In een klassieke burenruzie over de vraag of de erfafscheiding in de vorm van een coniferenhaag kwalificeert als een scheidsmuur – in de zin van artikel 5:49 BW – wees de Hoge Raad onlangs een belangrijk arrest. Advocaat Marcus Wester bespreekt dit arrest.
Artikel 5:49 BW
Artikel 5:49 BW bepaalt dat een buurman te allen tijde van zijn aangrenzende buurman kan vorderen dat hij (of zij) ertoe meewerkt dat op de grens van de erven een scheidsmuur van twee meter hoogte wordt opgericht. Vervolgens bepaalt artikel 5:43 BW dat onder een dergelijke muur een van steen, hout of andere van stof vervaardigde, ondoorzichtige afsluiting wordt verstaan.
De feiten
Als het gevolg van de verkrijgende verjaring van een strook grond op de juridische erfgrens tussen de percelen van buren A en B, is de coniferenhaag van A komen te staan op de juridische erfgrens tussen de twee percelen.
In cassatie vordert buurman B dat buurman A meewerkt aan het verwijderen van de coniferenhaag en het oprichten van een mandelige scheidsmuur. Dit betekent dat de scheidsmuur voor gemeenschappelijke rekening is en dus in mede-eigendom van de buren komt. Buurman B vordert dat de muur – in lijn met artikel 5:49 BW – twee meter hoog wordt. Deze vordering is door het hof toegewezen.
Coniferen
Buurman A gaat in cassatie en betoogt dat artikel 5:49 BW alleen van toepassing is wanneer er nog geen mandelige afscheiding tussen de percelen is. Daarbij betoogt hij dat het bestaan van de coniferenhaag in ieder geval in de afweging van de rechter moet worden meegenomen.

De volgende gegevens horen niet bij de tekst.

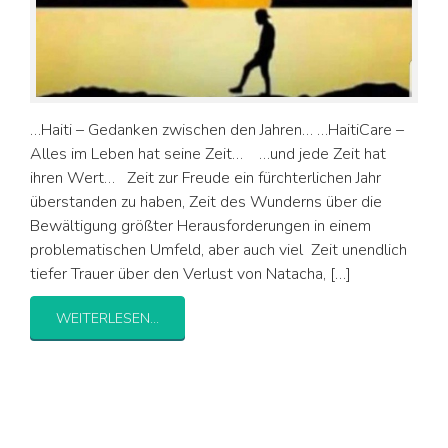
…Haiti – Gedanken zwischen den Jahren… …HaitiCare –
Alles im Leben hat seine Zeit… …und jede Zeit hat
ihren Wert… Zeit zur Freude ein fürchterlichen Jahr
überstanden zu haben, Zeit des Wunderns über die
Bewältigung größter Herausforderungen in einem
problematischen Umfeld, aber auch viel Zeit unendlich
tiefer Trauer über den Verlust von Natacha, […]
WEITERLESEN...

De Hoge Raad: coniferenhaag is geen muur
De Hoge Raad stelt eerst vast dat een coniferenhaag niet kwalificeert als een muur, in de zin van artikel 5:43 BW. Hij overweegt dat de vereiste van een twee meter hoge muur tussen twee percelen er volgens de wetsgeschiedenis toe strekt een zekere mate van privacy voor buren te waarborgen. Dat er al een coniferenhaag staat, betekent volgens de Hoge Raad niet dat buurman B geen aanspraak op zijn “recht op een muur” kan maken.
Eerbiediging persoonlijke levenssfeer
Het belang van buurman B is volgens de Hoge Raad gelegen in de bescherming van zijn privacy (“persoonlijke levenssfeer”), waardoor voor een belangenafweging tussen de belangen van buurman A en buurman B geen plaats is.
De Hoge Raad overweegt nog wel dat het denkbaar is dat een buurman misbruik maakt van zijn “recht op een muur”– op grond van artikel 3:13 BW – waardoor een beroep op dit recht naar maatstaven van redelijkheid en billijkheid onaanvaardbaar zou zijn of dat hiervan afstand wordt gedaan. Echter, daar was in dit geval geen sprake van, waardoor buurman A zijn coniferenhaag moest verwijderen en mee moest werken aan de bouw van een muur tussen de twee percelen.